TVMN – Cuiabá corre o risco de sofrer o estrangulamento nesse setor?

PAULO ARAÚJO – Já está sofrendo. Esse estrangulamento já vem a partir do momento que tem os atrasos. Você tem que tirar recursos de outros setores para priorizar. Hoje não há prioridade clara da atenção básica da saúde de Cuiabá. Se houvesse um pagamento regular das despesas conseguiríamos, com certeza, ter uma situação financeira melhor para poder fazer os investimentos. Todo mundo sabe que a área que mais precisamos investir é a atenção básica. Os números estão dizendo que os aportes financeiros estão sendo todas na ‘alta’, e toda vez que você vai atrasando, vai retirando dinheiro de outras áreas, e a área que não pode parar é a área hospitalar. Assim você termina priorizando a área hospitalar para poder priorizar. É isso que está acontecendo.

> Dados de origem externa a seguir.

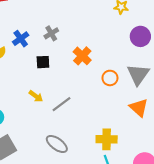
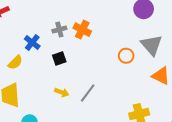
gray cross: (51, 33) -> (59, 30), turned 32
orange cross: (82, 56) -> (82, 30), moved

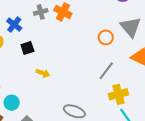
black square: (59, 59) -> (27, 48), moved
gray line: (88, 93) -> (106, 71), moved

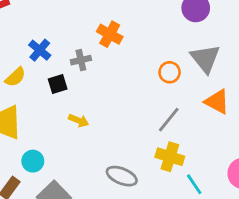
gray cross: (41, 12) -> (81, 60), moved
yellow cross: (118, 94) -> (170, 157), moved, turned 30

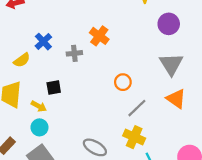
orange circle: (170, 72) -> (123, 82), moved
black square: (58, 84) -> (54, 87), moved
yellow arrow: (79, 120) -> (39, 106), moved
cyan circle: (33, 161) -> (39, 127), moved

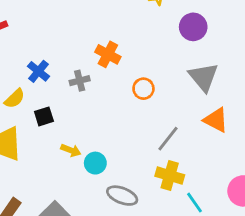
orange circle: (123, 82) -> (143, 89), moved
black square: (54, 87) -> (44, 116), moved
yellow arrow: (39, 106) -> (71, 150), moved
cyan circle: (39, 127) -> (95, 163), moved

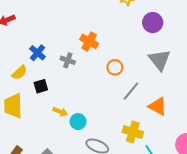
gray cross: (80, 81) -> (68, 60), turned 32
orange triangle: (216, 120) -> (158, 106), moved
gray line: (168, 139) -> (131, 91), moved

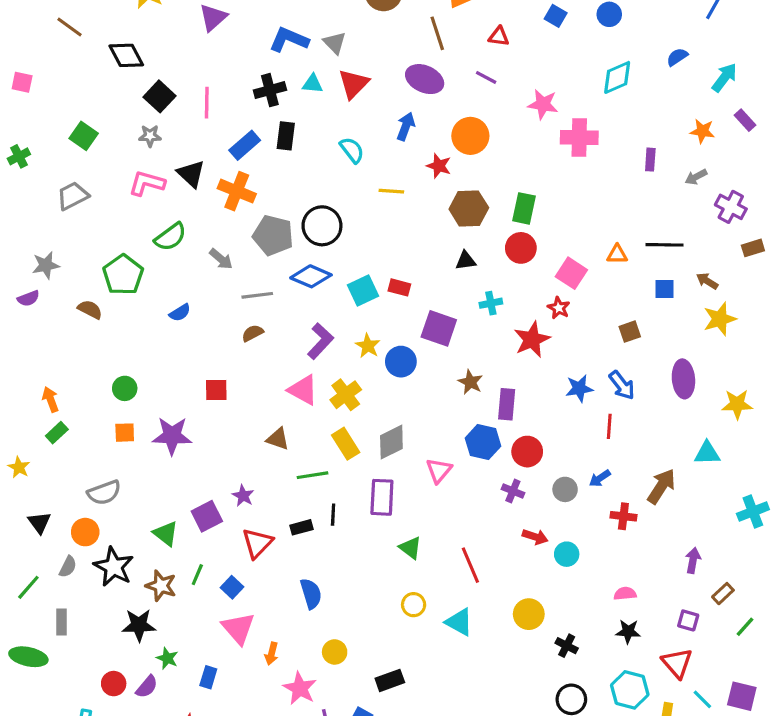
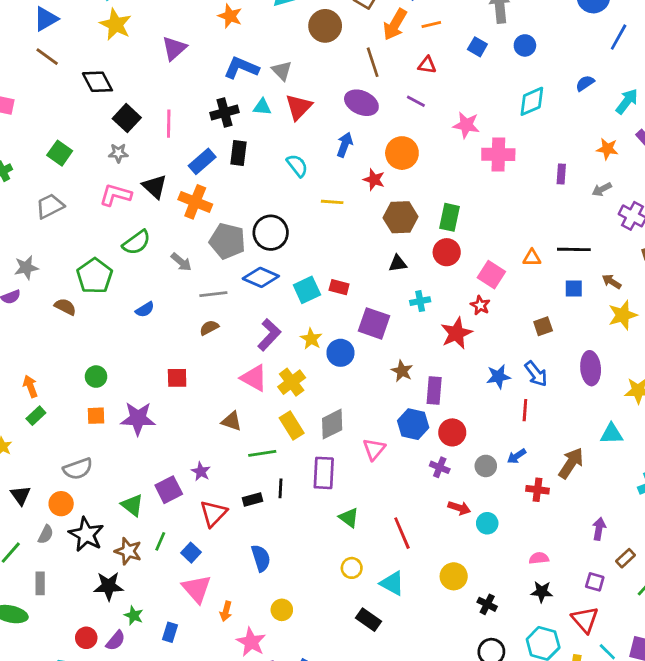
black rectangle: (390, 680) -> (368, 620), moved, turned 55

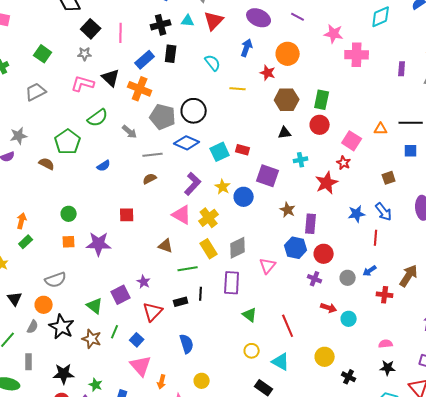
orange arrow: (30, 386) -> (22, 221), turned 35
black star: (109, 586) -> (64, 374), moved

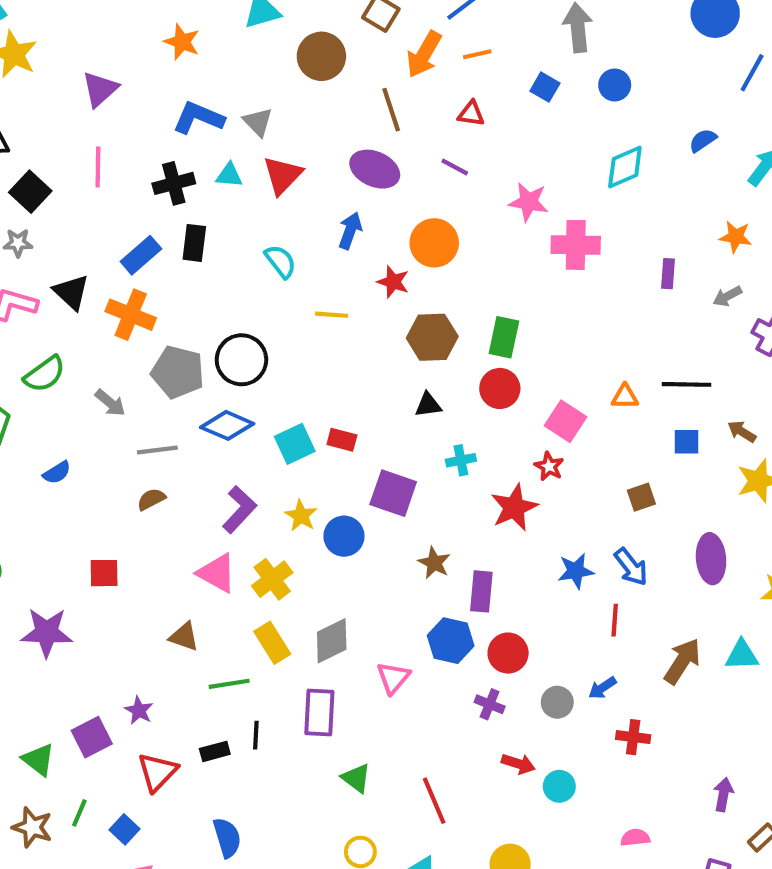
pink line: (121, 33) -> (98, 167), moved
brown arrow: (409, 276) -> (682, 661), moved

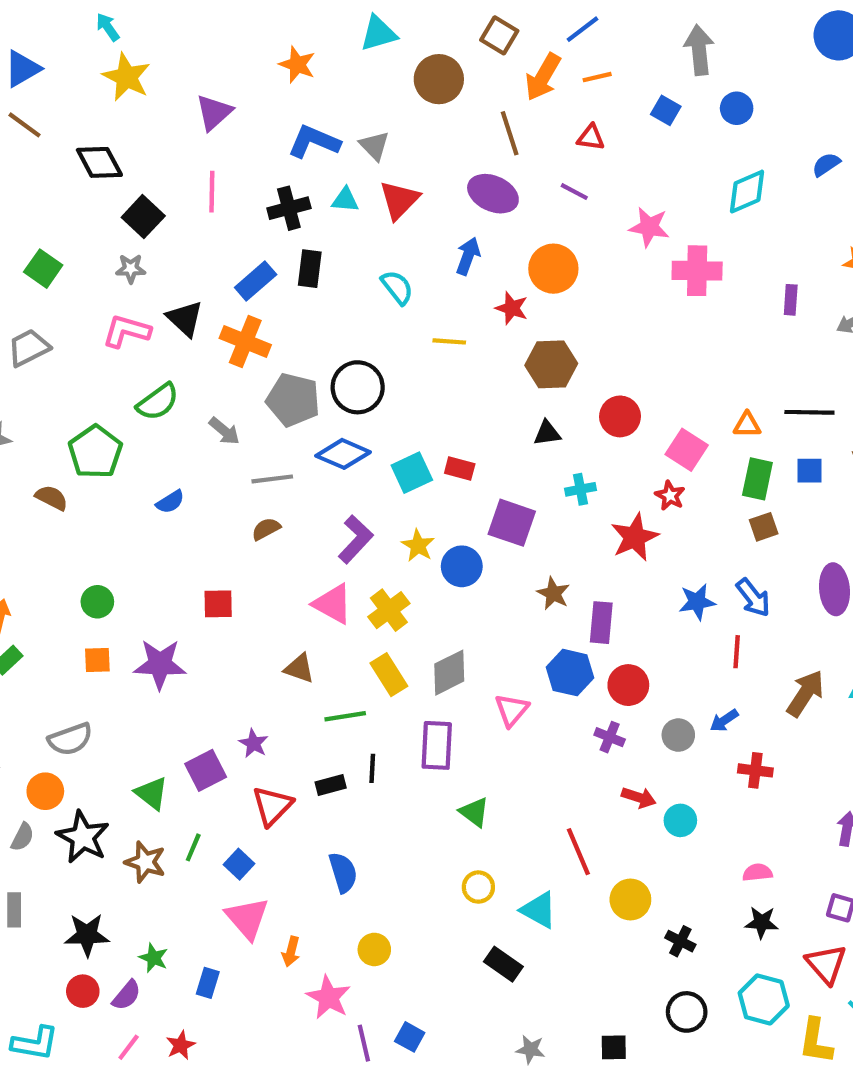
green rectangle: (504, 337) -> (757, 479), moved
red line: (434, 801) -> (578, 852), moved

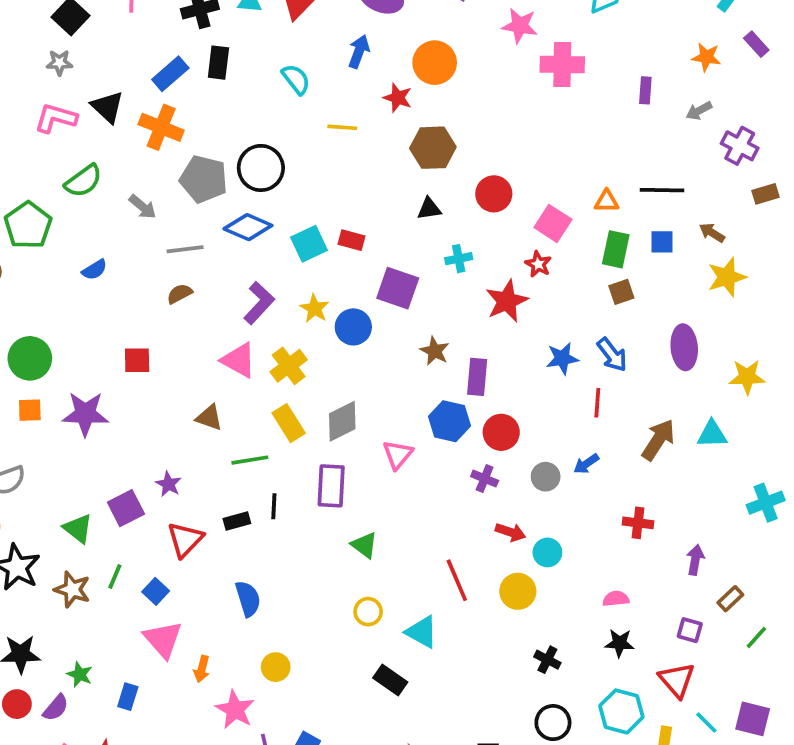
green circle: (97, 602) -> (30, 358), size x1.5
red cross: (755, 770) -> (638, 523), moved
yellow circle: (630, 900) -> (518, 591), moved

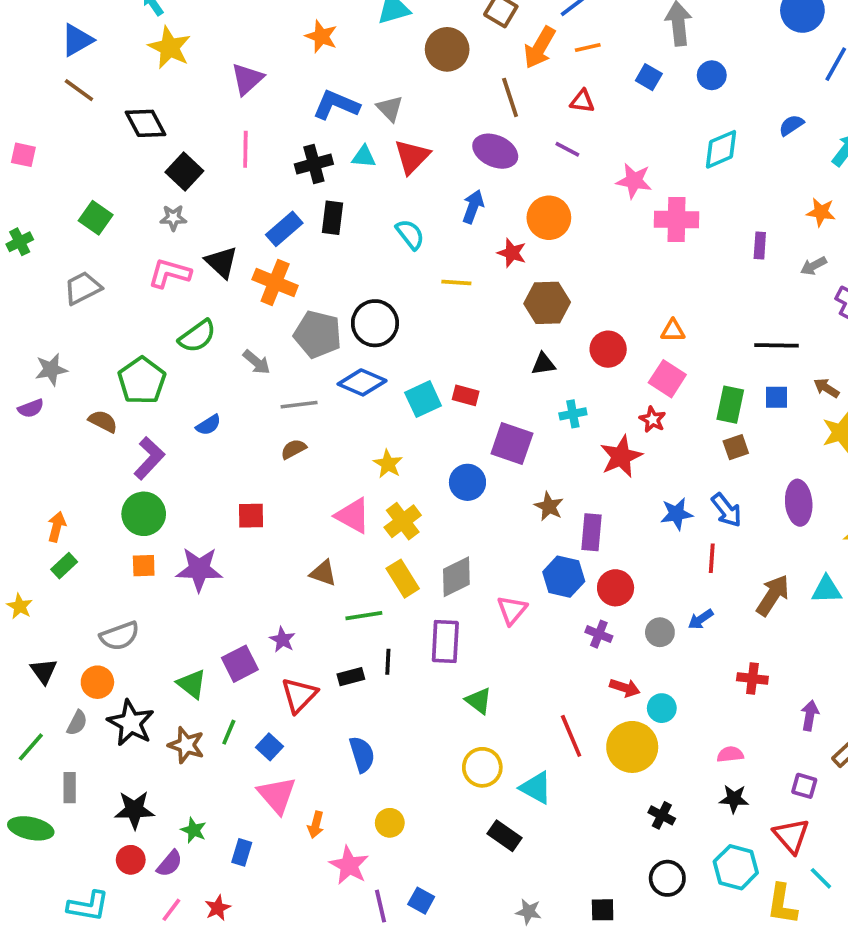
orange triangle: (607, 201) -> (673, 331), moved
purple L-shape: (259, 303) -> (149, 458), moved
yellow star: (315, 308) -> (388, 464), moved
yellow circle: (518, 591) -> (632, 747), size x1.4
yellow circle: (368, 612) -> (482, 767), size x1.4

TVMN - A questão de recursos do Fethab serem repassados para a saúde, o senhor considera uma boa solução para equalizar as dívidas, por exemplo?

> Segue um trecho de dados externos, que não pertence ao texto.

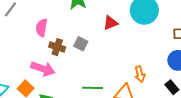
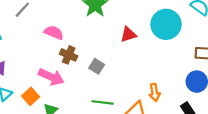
pink semicircle: (42, 28) -> (54, 33), turned 96
gray square: (81, 44) -> (97, 66), moved

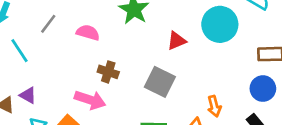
pink semicircle: (54, 33) -> (88, 33), moved
gray square: (97, 66) -> (160, 82), moved, size x1.6

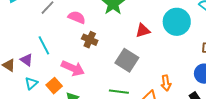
cyan line: (20, 51) -> (44, 45), moved
brown cross: (108, 72) -> (90, 40), moved

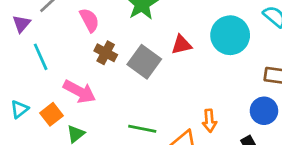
pink semicircle: (77, 17) -> (89, 20), turned 36
purple triangle: (26, 60) -> (21, 24), moved, turned 32
gray square: (127, 60) -> (144, 62), moved

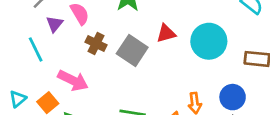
purple triangle: (21, 24) -> (55, 24), moved
cyan circle: (230, 35) -> (209, 41), moved
blue circle: (264, 111) -> (233, 97), moved

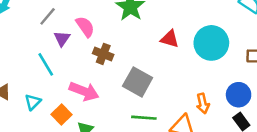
red triangle: (166, 33) -> (170, 39), turned 36
gray square: (132, 50) -> (138, 82), moved
cyan triangle: (18, 99) -> (33, 102), moved

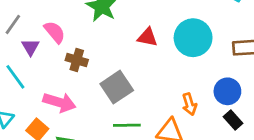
gray square: (138, 82) -> (117, 87), turned 32

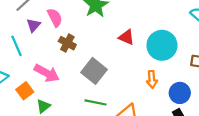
gray square: (117, 87) -> (94, 71), turned -30
orange arrow: (189, 104) -> (152, 79), moved

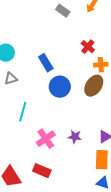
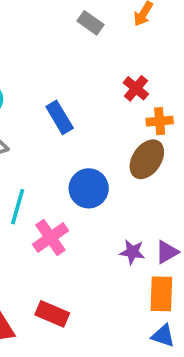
blue circle: (60, 87) -> (89, 188), moved
purple star: (75, 137) -> (132, 252), moved
pink cross: (46, 139) -> (50, 237), moved

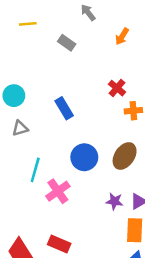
gray rectangle: (90, 23) -> (67, 43), moved
brown ellipse: (147, 159) -> (125, 156), moved

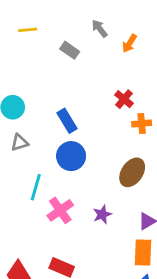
gray arrow: (88, 13) -> (100, 29), moved
blue circle: (84, 157) -> (71, 156), moved
purple star: (114, 201) -> (102, 214), moved, turned -30

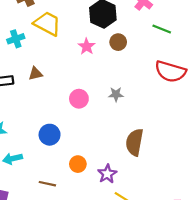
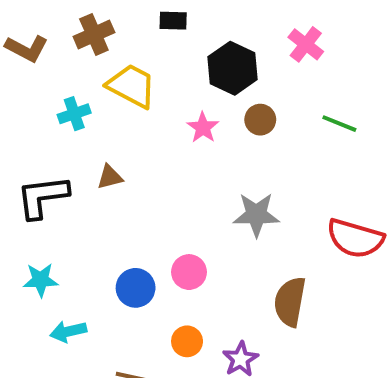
green line: (162, 29) -> (339, 124), moved
red semicircle: (170, 71) -> (355, 238), moved
gray star: (116, 94) -> (256, 215), size x1.6
pink circle: (79, 99) -> (189, 272), moved

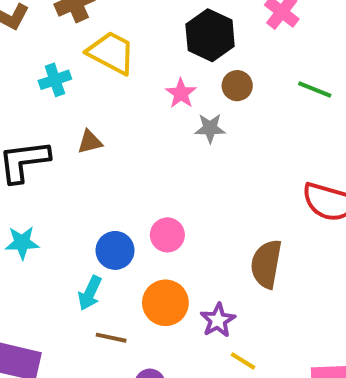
gray star: (256, 215) -> (210, 128), moved, size x0.7
cyan arrow: (68, 331) -> (90, 293), moved, turned -52
orange circle: (187, 341) -> (165, 303), size x1.5

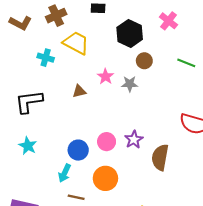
cyan cross: (55, 80) -> (46, 58), turned 35
pink star: (181, 93) -> (105, 77), moved
brown triangle: (90, 142) -> (79, 91), moved
cyan star: (22, 243) -> (28, 146), turned 30
purple star: (218, 320) -> (134, 140), moved

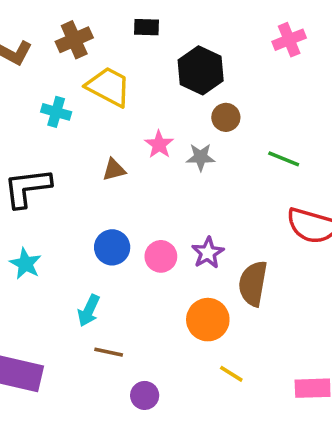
pink cross: (168, 21) -> (289, 40), moved, turned 30
green line: (186, 63) -> (284, 159), moved
blue circle: (78, 150) -> (112, 247), moved
orange circle: (105, 178) -> (208, 320), moved

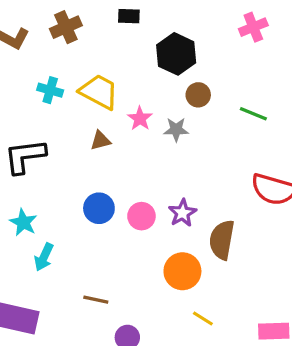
yellow trapezoid: (109, 87) -> (99, 92), moved
green line: (284, 159) -> (253, 114), moved
cyan arrow: (89, 311) -> (44, 257), moved

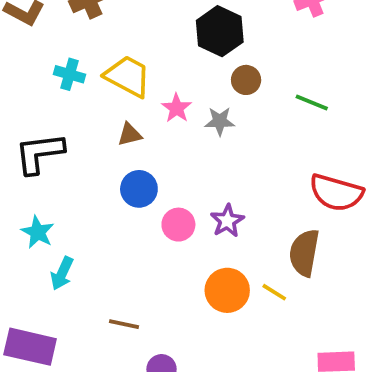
blue circle: (99, 208) -> (139, 189), moved
brown semicircle: (222, 240) -> (304, 253), moved
yellow line: (203, 318) -> (274, 292), moved

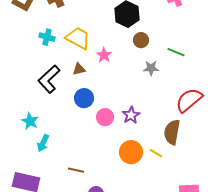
gray star: (220, 121) -> (151, 68), moved
black L-shape: (39, 153) -> (49, 79), moved, turned -36
red semicircle: (336, 193) -> (189, 100), turned 124

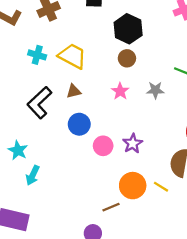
brown circle: (141, 40) -> (127, 58), moved
pink star: (104, 55) -> (120, 91), moved
brown line: (76, 170) -> (111, 207), moved, turned -35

PAULO ARAÚJO – Eu não tenho dúvida que nós precisamos encontrar uma forma de financiamento, o Governo do Estado precisa encontrar uma forma de financiamento para a saúde pública, porque o próprio governador criou esse passivo todo né? A gente tem um passivo considerável: R$ 500 milhões de um orçamento de $ 1,5 bilhão, nós temos um terço comprometido com passivo. Então o governo deve eleger suas prioridades e precisa fazer o financiamento. Agora, qual é a fonte que o Governo pode ter, eu especificamente não saberia te falar. Porque quando a gente está na gestão da saúde pública temos que trabalhar com o que temos. Percebemos uma dificuldade de definir modelo, o Governo tem que definir o modelo de gestão, pois gestão em saúde pública não dá espaço para fazer teste. O sistema público aparentemente parece um sistema complexo, mas é um sistema pronto. Então não dá para trabalhar fora da linha de financiamento.
 
TVMN – O senhor tem defendido que o município leve à Justiça essa dívida do Estado?
 
PAULO ARAÚJO - Eu estudo esse cenário de saúde no estado de Mato Grosso, mas aqui em Cuiabá procuro auxiliar a gestão, até mais por causa da proximidade política que eu tenho com o prefeito. Fazemos reunimos, propomos, apresentamos estudos. Hoje (quinta-feira) nos reunimos com o vereador Ricardo Saad, que é do PSDB, e ele fez duas críticas ao Governo do Estado por conta da falta de repasse do recurso. Ele vivencia porque ele é medico, faz parte da gestão de hospital filantrópico e é o presidente da comissão de Saúde da Câmara. Discutimos com o prefeito qual é alternativa, o que dá para se fazer diante de uma situação dessa. 
 
Melhor caminho é o diálogo. Eu imagino que isso já esteja ocorrendo entre o prefeito e o Estado, mas isso não resultou em benefício algum para o município de Cuiabá. A prova é que estamos cobrando apenas os repasses que são de direito da saúde pública de Cuiabá. O município quando se cala ele assume todo passivo da saúde pública que não é de responsabilidade dele, portanto eu defendo a judicialização dessa dívida. Mas a decisão é prerrogativa é do prefeito de Cuiabá.